- Apache Kafka Channel Example
- Prerequisites
- Creating a
KafkaChannel
channel CRD - Specifying the default channel configuration
- Creating an Apache Kafka channel using the default channel configuration
- Configuring the Knative broker for Apache Kafka channels
- Creating a service and trigger to use the Apache Kafka broker
- Verifying your Apache Kafka channel and broker
- Authentication against an Apache Kafka
Apache Kafka Channel Example
You can install and configure the Apache Kafka CRD (KafkaChannel
) as the default channel configuration in Knative Eventing.
Prerequisites
- Ensure that you meet the prerequisites listed in the Apache Kafka overview.
- A Kubernetes cluster with Knative Kafka Channel installed.
Creating a KafkaChannel
channel CRD
Create a new object by configuring the YAML file as follows:
cat <<-EOF | kubectl apply -f -
---
apiVersion: messaging.knative.dev/v1beta1
kind: KafkaChannel
metadata:
name: my-kafka-channel
spec:
numPartitions: 3
replicationFactor: 1
EOF
Specifying the default channel configuration
To configure the usage of the KafkaChannel
CRD as the default channel configuration, edit the default-ch-webhook
ConfigMap as follows:
cat <<-EOF | kubectl apply -f -
---
apiVersion: v1
kind: ConfigMap
metadata:
name: default-ch-webhook
namespace: knative-eventing
data:
# Configuration for defaulting channels that do not specify CRD implementations.
default-ch-config: |
clusterDefault:
apiVersion: messaging.knative.dev/v1beta1
kind: KafkaChannel
spec:
numPartitions: 3
replicationFactor: 1
EOF
Creating an Apache Kafka channel using the default channel configuration
Now that KafkaChannel
is set as the default channel configuration, you can use the channels.messaging.knative.dev
CRD to create a new Apache Kafka channel, using the generic Channel
:
cat <<-EOF | kubectl apply -f -
---
apiVersion: messaging.knative.dev/v1
kind: Channel
metadata:
name: testchannel-one
EOF
Check Kafka for a testchannel
topic. With Strimzi this can be done by using the command:
kubectl -n kafka exec -it my-cluster-kafka-0 -- bin/kafka-topics.sh --zookeeper localhost:2181 --list
The result is:
...
knative-messaging-kafka.default.testchannel-one
...
The Apache Kafka topic that is created by the channel implementation is prefixed with knative-messaging-kafka
. This indicates it is an Apache Kafka channel from Knative. It contains the name of the namespace, default
in this example, followed by the actual name of the channel.

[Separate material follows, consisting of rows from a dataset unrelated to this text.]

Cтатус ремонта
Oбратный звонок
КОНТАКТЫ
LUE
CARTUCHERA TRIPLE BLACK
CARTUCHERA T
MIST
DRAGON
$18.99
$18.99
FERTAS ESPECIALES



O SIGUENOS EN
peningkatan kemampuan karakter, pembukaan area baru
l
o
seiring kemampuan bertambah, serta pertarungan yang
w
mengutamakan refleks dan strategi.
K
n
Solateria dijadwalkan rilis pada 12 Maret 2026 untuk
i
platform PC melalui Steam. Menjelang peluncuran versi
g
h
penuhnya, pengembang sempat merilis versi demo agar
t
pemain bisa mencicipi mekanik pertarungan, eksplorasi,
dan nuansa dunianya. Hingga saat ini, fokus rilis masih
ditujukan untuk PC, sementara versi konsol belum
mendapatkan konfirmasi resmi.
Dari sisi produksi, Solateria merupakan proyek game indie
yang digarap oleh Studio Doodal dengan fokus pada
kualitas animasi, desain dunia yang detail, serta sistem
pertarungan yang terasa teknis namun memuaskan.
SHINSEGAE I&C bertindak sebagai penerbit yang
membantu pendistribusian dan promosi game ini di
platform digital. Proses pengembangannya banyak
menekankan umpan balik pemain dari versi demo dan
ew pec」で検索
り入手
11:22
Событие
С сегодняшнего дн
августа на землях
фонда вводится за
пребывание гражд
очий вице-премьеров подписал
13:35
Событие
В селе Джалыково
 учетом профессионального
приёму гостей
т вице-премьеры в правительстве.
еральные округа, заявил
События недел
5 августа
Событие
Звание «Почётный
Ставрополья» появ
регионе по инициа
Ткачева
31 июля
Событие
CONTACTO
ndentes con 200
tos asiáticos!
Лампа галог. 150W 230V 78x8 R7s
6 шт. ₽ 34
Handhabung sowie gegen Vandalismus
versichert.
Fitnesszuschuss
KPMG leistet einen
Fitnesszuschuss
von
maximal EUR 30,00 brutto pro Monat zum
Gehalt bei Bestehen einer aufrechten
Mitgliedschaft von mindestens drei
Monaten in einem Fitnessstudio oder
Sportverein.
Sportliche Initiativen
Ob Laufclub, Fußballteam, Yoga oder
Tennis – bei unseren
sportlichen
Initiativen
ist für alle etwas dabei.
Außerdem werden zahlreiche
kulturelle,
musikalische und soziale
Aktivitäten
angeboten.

Configuring the Knative broker for Apache Kafka channels
To setup a broker that will use the new default Kafka channels, you must create a new default broker, using the command:
kubectl create -f - <<EOF
apiVersion: eventing.knative.dev/v1
kind: Broker
metadata:
name: default
EOF
This will give you two pods, such as:
default-broker-filter-64658fc79f-nf596 1/1 Running 0 15m
default-broker-ingress-ff79755b6-vj9jt 1/1 Running 0 15m
Inside the Apache Kafka cluster you should see two new topics, such as:
...
knative-messaging-kafka.default.default-kn2-ingress
knative-messaging-kafka.default.default-kn2-trigger
...
Creating a service and trigger to use the Apache Kafka broker
To use the Apache Kafka based broker, let’s take a look at a simple demo. Use theApiServerSource
to publish events to the broker as well as the Trigger
API, which then routes events to a Knative Service
.
Install
ksvc
, using the command:kubectl apply -f 000-ksvc.yaml
Install a source that publishes to the default broker
kubectl apply -f 020-k8s-events.yaml
Create a trigger that routes the events to the
ksvc
:kubectl apply -f 030-trigger.yaml
Verifying your Apache Kafka channel and broker
Now that your Eventing cluster is configured for Apache Kafka, you can verify your configuration with the following options.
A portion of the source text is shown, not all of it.